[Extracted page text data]
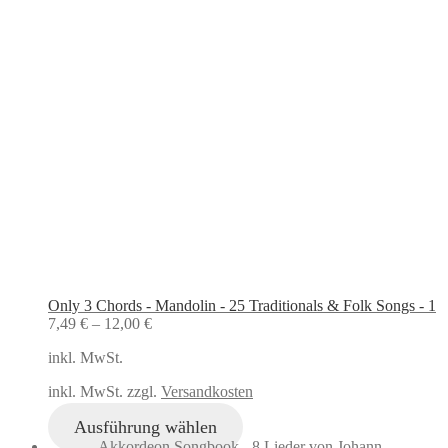
Only 3 Chords - Mandolin - 25 Traditionals & Folk Songs - 1
7,49
€
–
12,00
€
inkl. MwSt.
inkl. MwSt. zzgl.
Versandkosten
Ausführung wählen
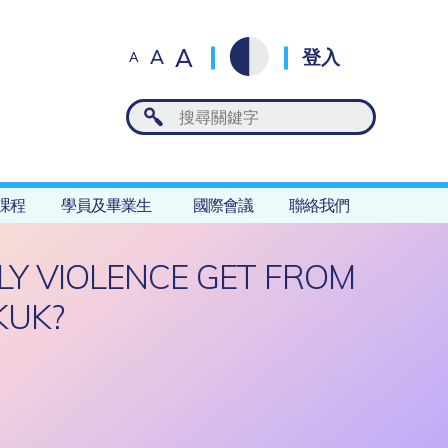
A
A
登入
A
課程
學員及畢業生
國際會議
聯絡我們
LY VIOLENCE GET FROM
KUK?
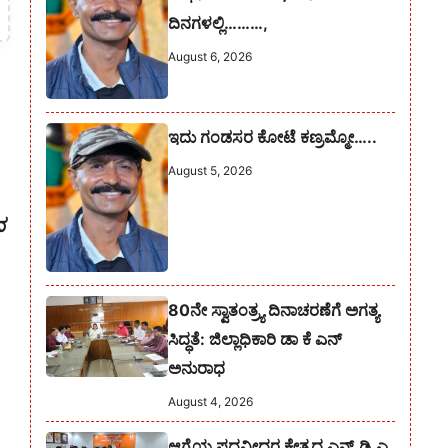
ದಿನಗಳಲ್ಲಿ………,
August 6, 2026
ಇದು ಗಂಡಸರ ಕೋಟೆ ಕಣ್ರಮ್ಮೋ…..
August 5, 2026
ಧ
80ನೇ ಸ್ವಾತಂತ್ರ್ಯ ದಿನಾಚರಣೆಗೆ ಅಗತ್ಯ
ಸಿದ್ಧತೆ: ಜಿಲ್ಲಾಧಿಕಾರಿ ಡಾ ಕೆ ಎನ್
ಅನುರಾಧ
August 4, 2026
ಆಗ್ನೆಯ ಪದವೀಧರ ಕ್ಷೇತ್ರದ ಎನ್.ಡಿ.ಎ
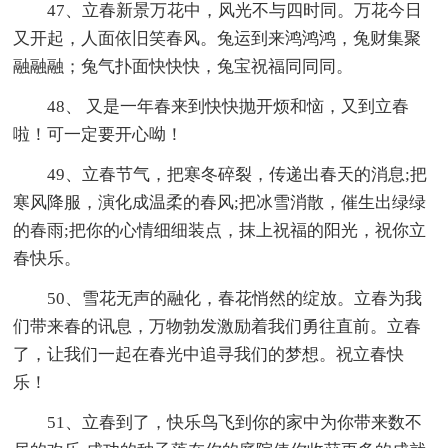
47、立春新景万花中，风光不与四时同。万花今日
又开起，人面依旧笑春风。兔运到来鸿鸿鸿，兔财集聚
融融融；兔气扑面快快快，兔宝祝福同同同。
48、 又是一年春来到快快抛开烦和恼，又到立春
啦！可一定要开心呦！
49、立春节气，把寒冬碎裂，传递出春天的消息;把
寒风降服，演化成温柔的春风;把冰雪消散，催生出绿绿
的春雨;把你的心情细细装点，抹上祝福的阳光，祝你立
春快乐。
50、雪花无声的融化，春花悄然的绽放。立春为我
们带来春的讯息，万物勃发激励着我们勇往直前。立春
了，让我们一起在春光中追寻我们的梦想。祝立春快
乐！
51、立春到了，快乐鸟飞到你的家中为你带来数不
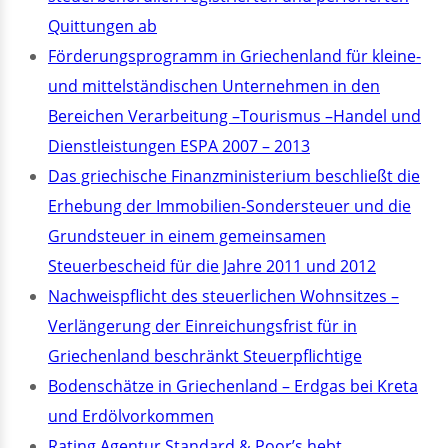
Quittungen ab
Förderungsprogramm in Griechenland für kleine-
und mittelständischen Unternehmen in den
Bereichen Verarbeitung –Tourismus –Handel und
Dienstleistungen ESPA 2007 – 2013
Das griechische Finanzministerium beschließt die
Erhebung der Immobilien-Sondersteuer und die
Grundsteuer in einem gemeinsamen
Steuerbescheid für die Jahre 2011 und 2012
Nachweispflicht des steuerlichen Wohnsitzes –
Verlängerung der Einreichungsfrist für in
Griechenland beschränkt Steuerpflichtige
Bodenschätze in Griechenland – Erdgas bei Kreta
und Erdölvorkommen
Rating Agentur Standard & Poor’s hebt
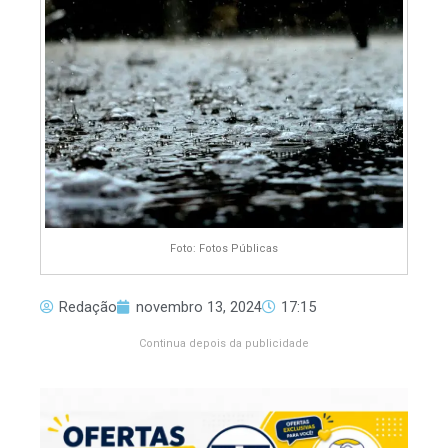
Foto: Fotos Públicas
Redação
novembro 13, 2024
17:15
Continua depois da publicidade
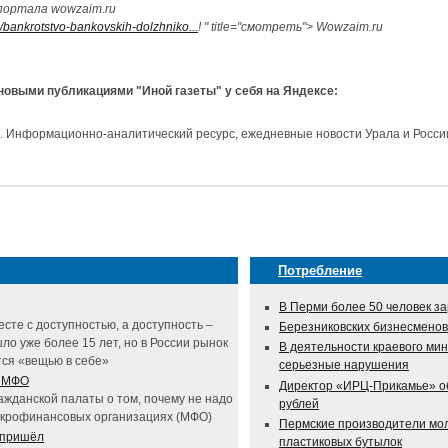
портала wowzaim.ru
/bankrotstvo-bankovskih-dolzhniko...
! " title="смотреть"> Wowzaim.ru
 новыми публикациями "Иной газеты" у себя на Яндексе:
и. Информационно-аналитический ресурс, ежедневные новости Урала и Росси
Потребление
В Перми более 50 человек за
сте с доступностью, а доступность –
Березниковских бизнесменов
ло уже более 15 лет, но в России рынок
В деятельности краевого ми
тся «вещью в себе»
серьезные нарушения
у МФО
Директор «ИРЦ-Прикамье» об
жданской палаты о том, почему не надо
рублей
микрофинансовых организациях (МФО)
Пермские производители мол
 пришёл
пластиковых бутылок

Exercise objective
All the data above is to be transcribed exactly, with no pictures included.

Reply
Only 3 Chords - Mandolin - 25 Traditionals & Folk Songs - 1
7,49
€
–
12,00
€
inkl. MwSt.
inkl. MwSt. zzgl.
Versandkosten
Ausführung wählen
A
A
登入
A
課程
學員及畢業生
國際會議
聯絡我們
LY VIOLENCE GET FROM
KUK?
ದಿನಗಳಲ್ಲಿ………,
August 6, 2026
ಇದು ಗಂಡಸರ ಕೋಟೆ ಕಣ್ರಮ್ಮೋ…..
August 5, 2026
ಧ
80ನೇ ಸ್ವಾತಂತ್ರ್ಯ ದಿನಾಚರಣೆಗೆ ಅಗತ್ಯ
ಸಿದ್ಧತೆ: ಜಿಲ್ಲಾಧಿಕಾರಿ ಡಾ ಕೆ ಎನ್
ಅನುರಾಧ
August 4, 2026
ಆಗ್ನೆಯ ಪದವೀಧರ ಕ್ಷೇತ್ರದ ಎನ್.ಡಿ.ಎ
47、立春新景万花中，风光不与四时同。万花今日
又开起，人面依旧笑春风。兔运到来鸿鸿鸿，兔财集聚
融融融；兔气扑面快快快，兔宝祝福同同同。
48、 又是一年春来到快快抛开烦和恼，又到立春
啦！可一定要开心呦！
49、立春节气，把寒冬碎裂，传递出春天的消息;把
寒风降服，演化成温柔的春风;把冰雪消散，催生出绿绿
的春雨;把你的心情细细装点，抹上祝福的阳光，祝你立
春快乐。
50、雪花无声的融化，春花悄然的绽放。立春为我
们带来春的讯息，万物勃发激励着我们勇往直前。立春
了，让我们一起在春光中追寻我们的梦想。祝立春快
乐！
51、立春到了，快乐鸟飞到你的家中为你带来数不
Quittungen ab
Förderungsprogramm in Griechenland für kleine-
und mittelständischen Unternehmen in den
Bereichen Verarbeitung –Tourismus –Handel und
Dienstleistungen ESPA 2007 – 2013
Das griechische Finanzministerium beschließt die
Erhebung der Immobilien-Sondersteuer und die
Grundsteuer in einem gemeinsamen
Steuerbescheid für die Jahre 2011 und 2012
Nachweispflicht des steuerlichen Wohnsitzes –
Verlängerung der Einreichungsfrist für in
Griechenland beschränkt Steuerpflichtige
Bodenschätze in Griechenland – Erdgas bei Kreta
und Erdölvorkommen
Rating Agentur Standard & Poor’s hebt
Foto: Fotos Públicas
Redação
novembro 13, 2024
17:15
Continua depois da publicidade
портала wowzaim.ru
/bankrotstvo-bankovskih-dolzhniko...
! " title="смотреть"> Wowzaim.ru
 новыми публикациями "Иной газеты" у себя на Яндексе:
и. Информационно-аналитический ресурс, ежедневные новости Урала и Росси
Потребление
В Перми более 50 человек за
сте с доступностью, а доступность –
Березниковских бизнесменов
ло уже более 15 лет, но в России рынок
В деятельности краевого ми
тся «вещью в себе»
серьезные нарушения
у МФО
Директор «ИРЦ-Прикамье» об
жданской палаты о том, почему не надо
рублей
микрофинансовых организациях (МФО)
Пермские производители мол
 пришёл
пластиковых бутылок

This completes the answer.